[10-09-2025] Cloud Infrastructure Issues

abuaboud · September 9, 2025, 10:13pm

Dear Community,

Over the past week, you may have noticed a drop in the overall reliability of our cloud services. Some of the issues you might have experienced include:

Website going down at the beginning of each hour for about a minute
Flows getting stuck in “Paused” state
Missing logs in rare runs
Slowness in publishing or testing
Rare webhook loss if a worker crashes (e.g., memory issue on noisy flows)

Root Cause

Activepieces has been growing rapidly in the number of executions happening in the cloud. Today, we handle hundreds of millions of executions — polling new data, executing flows, processing webhooks, and handling third-party events. This scale introduces corner cases and puts extra stress on our app servers.

One example: as the number of self-hosted instances grew, they all started hitting the piece sync endpoint in the cloud at the beginning of each hour. Even though this endpoint is fully optimized and runs in memory, the huge spike still caused downtime, we are sustaining over 2,000 sync requests per second for around minute before the server crashes.

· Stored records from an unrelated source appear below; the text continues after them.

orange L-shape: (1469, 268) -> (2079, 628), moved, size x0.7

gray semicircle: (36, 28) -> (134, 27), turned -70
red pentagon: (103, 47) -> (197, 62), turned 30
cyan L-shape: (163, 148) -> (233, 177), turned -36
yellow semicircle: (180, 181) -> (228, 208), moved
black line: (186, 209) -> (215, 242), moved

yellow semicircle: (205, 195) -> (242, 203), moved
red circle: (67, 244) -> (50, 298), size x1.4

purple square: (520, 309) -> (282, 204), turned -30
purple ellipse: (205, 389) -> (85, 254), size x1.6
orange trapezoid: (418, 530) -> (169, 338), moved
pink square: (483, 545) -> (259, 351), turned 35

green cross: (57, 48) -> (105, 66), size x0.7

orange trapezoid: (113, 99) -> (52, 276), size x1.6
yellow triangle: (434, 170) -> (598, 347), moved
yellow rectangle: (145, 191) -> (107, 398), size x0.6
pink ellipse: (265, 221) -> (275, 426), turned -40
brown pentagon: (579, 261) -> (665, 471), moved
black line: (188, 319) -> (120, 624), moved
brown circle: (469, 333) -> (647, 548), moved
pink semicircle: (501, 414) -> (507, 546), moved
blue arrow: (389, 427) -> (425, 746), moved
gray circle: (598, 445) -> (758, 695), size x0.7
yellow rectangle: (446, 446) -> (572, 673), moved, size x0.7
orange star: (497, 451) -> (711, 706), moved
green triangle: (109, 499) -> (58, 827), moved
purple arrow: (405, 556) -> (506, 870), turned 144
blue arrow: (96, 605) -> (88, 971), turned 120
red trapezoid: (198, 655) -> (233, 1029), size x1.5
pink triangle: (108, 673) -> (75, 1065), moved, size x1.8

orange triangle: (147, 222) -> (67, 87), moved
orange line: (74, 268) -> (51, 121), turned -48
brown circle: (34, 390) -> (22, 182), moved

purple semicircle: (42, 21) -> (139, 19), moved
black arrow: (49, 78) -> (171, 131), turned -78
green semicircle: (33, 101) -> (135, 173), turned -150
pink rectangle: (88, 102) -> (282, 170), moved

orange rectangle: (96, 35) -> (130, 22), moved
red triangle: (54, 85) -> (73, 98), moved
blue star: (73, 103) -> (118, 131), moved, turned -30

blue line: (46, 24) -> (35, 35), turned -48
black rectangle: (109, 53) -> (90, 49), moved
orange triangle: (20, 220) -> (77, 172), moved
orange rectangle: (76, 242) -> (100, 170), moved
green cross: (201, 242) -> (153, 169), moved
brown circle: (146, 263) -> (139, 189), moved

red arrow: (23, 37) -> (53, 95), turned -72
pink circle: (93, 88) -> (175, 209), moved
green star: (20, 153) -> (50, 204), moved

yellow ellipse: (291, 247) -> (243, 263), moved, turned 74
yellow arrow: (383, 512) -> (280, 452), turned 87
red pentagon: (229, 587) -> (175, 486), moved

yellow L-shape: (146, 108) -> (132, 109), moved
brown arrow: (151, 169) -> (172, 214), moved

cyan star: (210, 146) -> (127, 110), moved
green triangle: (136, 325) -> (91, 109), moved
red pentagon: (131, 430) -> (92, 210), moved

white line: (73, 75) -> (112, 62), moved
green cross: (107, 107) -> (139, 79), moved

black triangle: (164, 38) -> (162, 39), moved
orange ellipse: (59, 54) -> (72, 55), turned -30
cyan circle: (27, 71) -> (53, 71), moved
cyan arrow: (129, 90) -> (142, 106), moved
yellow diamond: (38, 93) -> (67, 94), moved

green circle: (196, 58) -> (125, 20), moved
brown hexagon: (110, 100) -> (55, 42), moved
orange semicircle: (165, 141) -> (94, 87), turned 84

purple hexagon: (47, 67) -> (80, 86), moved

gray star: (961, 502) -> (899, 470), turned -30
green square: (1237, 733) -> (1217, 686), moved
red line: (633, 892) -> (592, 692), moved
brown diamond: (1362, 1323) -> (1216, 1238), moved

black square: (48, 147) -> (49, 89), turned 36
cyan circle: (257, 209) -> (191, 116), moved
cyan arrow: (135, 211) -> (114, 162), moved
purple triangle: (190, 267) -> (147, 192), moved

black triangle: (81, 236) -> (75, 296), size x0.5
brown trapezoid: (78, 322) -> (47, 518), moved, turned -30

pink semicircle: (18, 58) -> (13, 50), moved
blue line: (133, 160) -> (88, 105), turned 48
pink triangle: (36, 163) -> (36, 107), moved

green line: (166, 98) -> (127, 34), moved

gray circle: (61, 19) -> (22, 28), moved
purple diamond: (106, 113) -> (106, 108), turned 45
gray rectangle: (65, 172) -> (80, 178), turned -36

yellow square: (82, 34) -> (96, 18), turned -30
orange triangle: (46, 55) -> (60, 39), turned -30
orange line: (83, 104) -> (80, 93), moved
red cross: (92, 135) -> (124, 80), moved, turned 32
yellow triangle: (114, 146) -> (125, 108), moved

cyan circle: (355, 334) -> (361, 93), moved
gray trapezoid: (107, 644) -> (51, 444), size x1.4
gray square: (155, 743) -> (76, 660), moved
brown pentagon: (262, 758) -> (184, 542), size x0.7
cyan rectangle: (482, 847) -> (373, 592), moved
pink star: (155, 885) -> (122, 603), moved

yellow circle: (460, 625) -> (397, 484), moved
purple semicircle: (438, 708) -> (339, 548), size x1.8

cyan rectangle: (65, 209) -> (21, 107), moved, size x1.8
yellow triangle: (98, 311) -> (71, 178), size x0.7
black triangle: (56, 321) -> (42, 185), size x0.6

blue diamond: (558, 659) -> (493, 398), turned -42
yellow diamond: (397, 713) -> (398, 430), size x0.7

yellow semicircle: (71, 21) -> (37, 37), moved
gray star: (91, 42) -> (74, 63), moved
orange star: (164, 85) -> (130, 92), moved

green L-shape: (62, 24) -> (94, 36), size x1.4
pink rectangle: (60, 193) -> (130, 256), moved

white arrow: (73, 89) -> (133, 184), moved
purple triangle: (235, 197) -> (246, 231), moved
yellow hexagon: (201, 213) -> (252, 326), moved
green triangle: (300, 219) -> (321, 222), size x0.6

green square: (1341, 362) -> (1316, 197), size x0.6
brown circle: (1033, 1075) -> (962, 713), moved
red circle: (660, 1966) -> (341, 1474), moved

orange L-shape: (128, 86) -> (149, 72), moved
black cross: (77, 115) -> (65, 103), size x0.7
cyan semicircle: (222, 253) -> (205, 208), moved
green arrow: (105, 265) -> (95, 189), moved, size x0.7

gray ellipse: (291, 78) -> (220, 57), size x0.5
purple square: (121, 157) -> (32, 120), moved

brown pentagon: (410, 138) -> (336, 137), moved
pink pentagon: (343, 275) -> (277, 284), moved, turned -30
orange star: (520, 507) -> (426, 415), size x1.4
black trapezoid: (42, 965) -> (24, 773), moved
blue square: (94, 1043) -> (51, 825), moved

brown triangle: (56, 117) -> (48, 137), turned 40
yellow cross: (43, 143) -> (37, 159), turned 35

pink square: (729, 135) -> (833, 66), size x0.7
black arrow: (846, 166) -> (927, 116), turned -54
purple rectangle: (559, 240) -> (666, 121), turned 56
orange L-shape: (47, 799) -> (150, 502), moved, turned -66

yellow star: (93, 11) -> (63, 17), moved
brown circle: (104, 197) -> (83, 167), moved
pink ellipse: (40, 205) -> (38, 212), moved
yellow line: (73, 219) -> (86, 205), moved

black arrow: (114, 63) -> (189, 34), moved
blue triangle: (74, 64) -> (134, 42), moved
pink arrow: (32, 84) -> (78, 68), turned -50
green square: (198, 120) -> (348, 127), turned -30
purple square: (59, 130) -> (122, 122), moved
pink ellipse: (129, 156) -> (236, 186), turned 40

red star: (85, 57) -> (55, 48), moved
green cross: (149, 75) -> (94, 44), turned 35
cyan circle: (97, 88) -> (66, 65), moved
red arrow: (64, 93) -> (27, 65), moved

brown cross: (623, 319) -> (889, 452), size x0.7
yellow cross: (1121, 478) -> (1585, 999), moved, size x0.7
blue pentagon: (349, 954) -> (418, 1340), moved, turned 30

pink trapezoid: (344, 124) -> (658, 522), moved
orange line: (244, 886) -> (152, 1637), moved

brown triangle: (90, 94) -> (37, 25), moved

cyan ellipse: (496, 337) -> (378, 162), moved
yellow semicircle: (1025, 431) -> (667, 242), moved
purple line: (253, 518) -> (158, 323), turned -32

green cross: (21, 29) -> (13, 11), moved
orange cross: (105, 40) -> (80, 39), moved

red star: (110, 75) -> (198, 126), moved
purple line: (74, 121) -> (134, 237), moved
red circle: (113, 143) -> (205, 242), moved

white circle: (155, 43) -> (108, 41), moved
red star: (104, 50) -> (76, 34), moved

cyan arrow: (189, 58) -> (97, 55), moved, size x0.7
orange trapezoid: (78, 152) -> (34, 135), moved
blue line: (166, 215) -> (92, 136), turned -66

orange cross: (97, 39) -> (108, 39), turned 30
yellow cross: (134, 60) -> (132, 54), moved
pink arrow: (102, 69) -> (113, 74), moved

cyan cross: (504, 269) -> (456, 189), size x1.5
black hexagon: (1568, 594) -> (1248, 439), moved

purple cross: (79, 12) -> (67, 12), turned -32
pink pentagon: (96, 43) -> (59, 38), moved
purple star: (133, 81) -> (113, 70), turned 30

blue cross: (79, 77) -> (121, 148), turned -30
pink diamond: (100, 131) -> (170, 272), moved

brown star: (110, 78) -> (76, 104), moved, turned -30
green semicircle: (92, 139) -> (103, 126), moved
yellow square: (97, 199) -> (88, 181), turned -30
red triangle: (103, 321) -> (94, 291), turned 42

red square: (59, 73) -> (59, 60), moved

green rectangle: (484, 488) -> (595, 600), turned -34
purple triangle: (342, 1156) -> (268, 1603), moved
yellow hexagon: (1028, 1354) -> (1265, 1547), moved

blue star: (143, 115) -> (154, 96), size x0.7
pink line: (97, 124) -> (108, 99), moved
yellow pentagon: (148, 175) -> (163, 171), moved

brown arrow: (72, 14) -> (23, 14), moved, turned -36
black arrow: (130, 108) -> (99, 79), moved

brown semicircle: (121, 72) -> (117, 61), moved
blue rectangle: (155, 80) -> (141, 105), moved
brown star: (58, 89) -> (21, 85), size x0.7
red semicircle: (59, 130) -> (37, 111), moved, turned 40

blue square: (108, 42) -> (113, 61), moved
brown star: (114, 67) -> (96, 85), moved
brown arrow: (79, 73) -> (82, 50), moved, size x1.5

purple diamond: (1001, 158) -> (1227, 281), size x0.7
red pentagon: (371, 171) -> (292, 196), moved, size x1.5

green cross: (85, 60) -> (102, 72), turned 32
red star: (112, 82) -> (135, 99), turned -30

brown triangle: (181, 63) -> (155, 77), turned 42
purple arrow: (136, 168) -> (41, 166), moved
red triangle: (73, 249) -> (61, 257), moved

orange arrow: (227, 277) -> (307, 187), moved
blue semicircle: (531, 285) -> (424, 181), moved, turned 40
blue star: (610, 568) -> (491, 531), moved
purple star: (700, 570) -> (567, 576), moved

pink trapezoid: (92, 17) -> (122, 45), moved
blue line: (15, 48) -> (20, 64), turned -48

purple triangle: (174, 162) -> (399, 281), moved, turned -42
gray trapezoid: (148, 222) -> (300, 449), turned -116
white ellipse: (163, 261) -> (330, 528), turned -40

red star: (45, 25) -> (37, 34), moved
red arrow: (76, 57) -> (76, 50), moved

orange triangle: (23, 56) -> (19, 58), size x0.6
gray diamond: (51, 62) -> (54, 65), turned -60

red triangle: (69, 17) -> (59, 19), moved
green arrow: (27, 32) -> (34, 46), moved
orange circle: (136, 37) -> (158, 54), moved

Meanwhile, our team has been constantly firefighting issues while also delivering new features. This delayed deeper infrastructure improvements until outages began to significantly impact the product.

Our Response

Our team has been working around the clock (24/7) to stabilize the situation. Here’s what we’ve already delivered:

Scaled up infrastructure: We doubled the number of our worker servers.
Optimized app servers: Introduced a process manager so Node.js can fully utilize all CPU cores — making each server up to 4x efficient on the cloud.
Rebuilt workers: In record time, we rewrote the worker system to be lighter and more efficient. Now the app pushes jobs directly to workers with fewer network calls instead of constantly workers asking for updates putting pressure on the app servers — reducing failures and preventing jobs from being retried unnecessarily.
Fixed rare pause-flow bug: In some cases, when a flow paused across two different hours, the log link to S3 would break because the S3 path was recalculated multiple times based on the current hour. This issue has been resolved.
Fixed rare short-delay bug: When a delay in a flow was too short, the “resume job” could trigger instantly before the first job finished. This caused the resume job to fail since the original job was still about to complete. We’ve fixed this edge case.
Refactoring & small fixes: Many tiny improvements and refactors across the system to make it more stable and reliable.

Impacted Flows

We ran a full infrastructure scan to restore missing logs and resume paused flows. This process took over 24 hours due to the large amount of data in S3 and the database, but everything is now back online and all paused flows have resumed.

Future

We know these issues have been frustrating, and we truly appreciate your patience as we work to improve. Here’s what’s coming next:

Dedicated Reliability Team: We’ve created a new sub-team focused solely on infrastructure and reliability. This team will triple in size this year — we just need a little time to hire the right people.
Stronger Testing: We’re adding more automated tests to prevent regressions and ensure fixes stay solid. To speed this up, we’ll invite the community to help through paid open-source bounties for writing end-to-end (E2E) tests for Activepieces.

We deeply appreciate you staying with us through this journey — thank you for your trust, patience, and understanding!

gsj · September 10, 2025, 2:09am

Thanks @abuaboud !

Glad to see AP is growing and things are working as normal again.

Christian_DeRamos · September 17, 2025, 7:24pm

Would providing self-hosters with the ability to turn off auto-sync and disable specific pieces reduce the overhead on your systems?